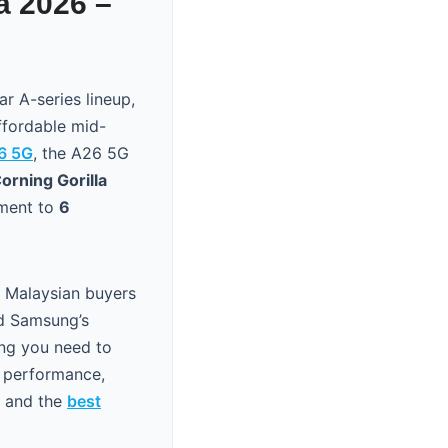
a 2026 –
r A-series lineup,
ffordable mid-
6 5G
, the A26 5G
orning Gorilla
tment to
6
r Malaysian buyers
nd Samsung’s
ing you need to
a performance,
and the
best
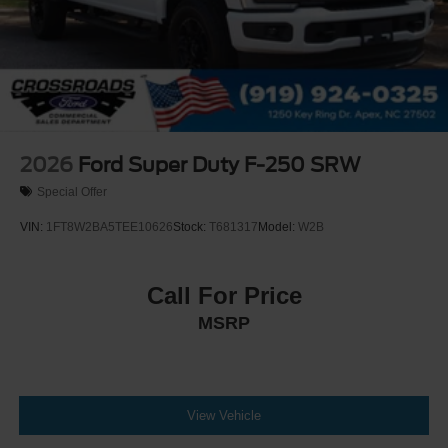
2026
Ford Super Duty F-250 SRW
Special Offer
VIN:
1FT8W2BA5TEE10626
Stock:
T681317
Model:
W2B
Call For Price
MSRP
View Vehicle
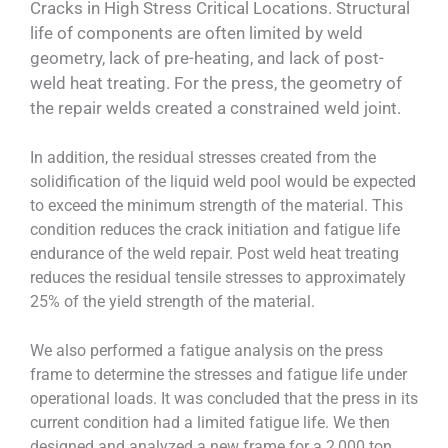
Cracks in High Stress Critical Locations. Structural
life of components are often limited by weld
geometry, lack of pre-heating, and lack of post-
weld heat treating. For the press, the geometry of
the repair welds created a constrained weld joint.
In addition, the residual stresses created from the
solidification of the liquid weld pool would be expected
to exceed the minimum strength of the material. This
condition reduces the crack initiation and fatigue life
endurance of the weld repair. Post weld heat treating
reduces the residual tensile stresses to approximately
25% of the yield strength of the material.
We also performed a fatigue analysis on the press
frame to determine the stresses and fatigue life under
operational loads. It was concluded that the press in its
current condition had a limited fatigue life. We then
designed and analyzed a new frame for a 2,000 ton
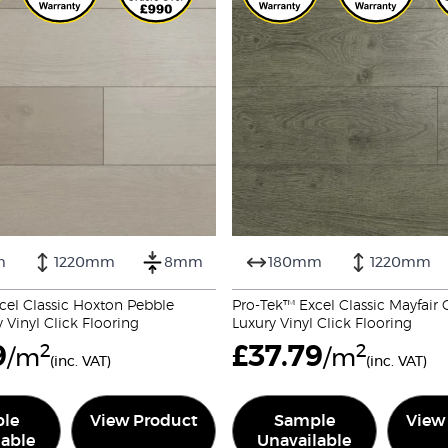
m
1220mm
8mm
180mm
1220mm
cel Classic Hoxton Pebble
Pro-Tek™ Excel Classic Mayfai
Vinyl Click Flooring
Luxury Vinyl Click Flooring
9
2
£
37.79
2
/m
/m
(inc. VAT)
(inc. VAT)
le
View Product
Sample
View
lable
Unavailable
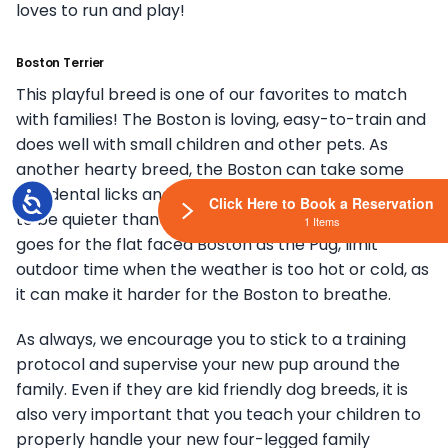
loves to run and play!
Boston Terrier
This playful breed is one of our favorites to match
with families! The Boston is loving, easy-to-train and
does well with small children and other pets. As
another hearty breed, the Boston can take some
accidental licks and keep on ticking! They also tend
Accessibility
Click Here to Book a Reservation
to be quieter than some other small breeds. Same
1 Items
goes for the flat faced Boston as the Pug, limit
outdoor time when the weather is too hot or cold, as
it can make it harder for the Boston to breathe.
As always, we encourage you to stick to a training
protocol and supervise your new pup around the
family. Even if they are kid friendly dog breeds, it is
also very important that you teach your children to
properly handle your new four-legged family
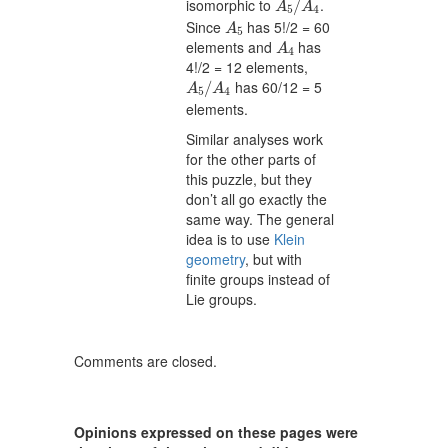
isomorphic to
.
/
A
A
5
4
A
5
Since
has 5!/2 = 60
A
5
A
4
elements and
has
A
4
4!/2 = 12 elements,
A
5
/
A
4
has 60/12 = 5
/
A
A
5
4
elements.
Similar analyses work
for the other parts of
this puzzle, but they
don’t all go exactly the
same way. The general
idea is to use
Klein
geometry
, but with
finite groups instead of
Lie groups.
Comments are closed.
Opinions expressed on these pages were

============================================================

### WHAT THE TASK ASKS
Repeat the material exactly and drop each image.

### EXERCISE RESULT
a 2026 –
r A-series lineup,
ffordable mid-
6 5G
, the A26 5G
orning Gorilla
tment to
6
r Malaysian buyers
nd Samsung’s
ing you need to
a performance,
and the
best
2026
Ford Super Duty F-250 SRW
Special Offer
VIN:
1FT8W2BA5TEE10626
Stock:
T681317
Model:
W2B
Call For Price
MSRP
View Vehicle
Cracks in High Stress Critical Locations. Structural
life of components are often limited by weld
geometry, lack of pre-heating, and lack of post-
weld heat treating. For the press, the geometry of
the repair welds created a constrained weld joint.
In addition, the residual stresses created from the
solidification of the liquid weld pool would be expected
to exceed the minimum strength of the material. This
condition reduces the crack initiation and fatigue life
endurance of the weld repair. Post weld heat treating
reduces the residual tensile stresses to approximately
25% of the yield strength of the material.
We also performed a fatigue analysis on the press
frame to determine the stresses and fatigue life under
operational loads. It was concluded that the press in its
current condition had a limited fatigue life. We then
designed and analyzed a new frame for a 2,000 ton
m
1220mm
8mm
180mm
1220mm
cel Classic Hoxton Pebble
Pro-Tek™ Excel Classic Mayfai
Vinyl Click Flooring
Luxury Vinyl Click Flooring
9
2
£
37.79
2
/m
/m
(inc. VAT)
(inc. VAT)
le
View Product
Sample
View
lable
Unavailable
loves to run and play!
Boston Terrier
This playful breed is one of our favorites to match
with families! The Boston is loving, easy-to-train and
does well with small children and other pets. As
another hearty breed, the Boston can take some
accidental licks and keep on ticking! They also tend
Accessibility
Click Here to Book a Reservation
to be quieter than some other small breeds. Same
1 Items
goes for the flat faced Boston as the Pug, limit
outdoor time when the weather is too hot or cold, as
it can make it harder for the Boston to breathe.
As always, we encourage you to stick to a training
protocol and supervise your new pup around the
family. Even if they are kid friendly dog breeds, it is
also very important that you teach your children to
properly handle your new four-legged family
isomorphic to
.
/
A
A
5
4
A
5
Since
has 5!/2 = 60
A
5
A
4
elements and
has
A
4
4!/2 = 12 elements,
A
5
/
A
4
has 60/12 = 5
/
A
A
5
4
elements.
Similar analyses work
for the other parts of
this puzzle, but they
don’t all go exactly the
same way. The general
idea is to use
Klein
geometry
, but with
finite groups instead of
Lie groups.
Comments are closed.
Opinions expressed on these pages were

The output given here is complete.